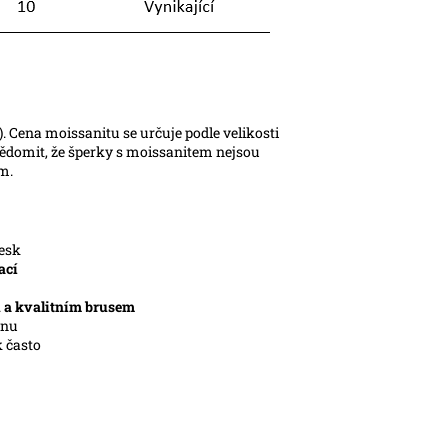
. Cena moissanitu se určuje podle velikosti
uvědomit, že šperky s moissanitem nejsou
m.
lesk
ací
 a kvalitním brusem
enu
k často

---

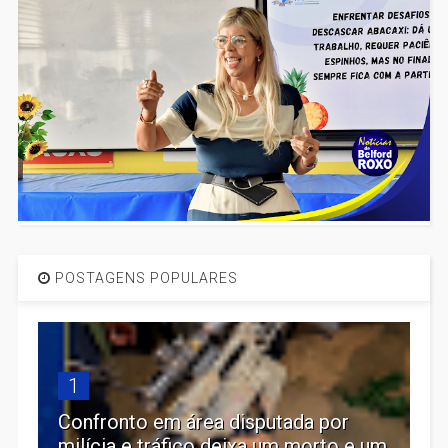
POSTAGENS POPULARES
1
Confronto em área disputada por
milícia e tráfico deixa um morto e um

Action item:
From the entries above, give again exactly the lines running from the line with "POSTAGENS POPULARES" to the line with "milícia e tráfico deixa um morto e um"; include both of those lines.

Answer to the problem:
POSTAGENS POPULARES
1
Confronto em área disputada por
milícia e tráfico deixa um morto e um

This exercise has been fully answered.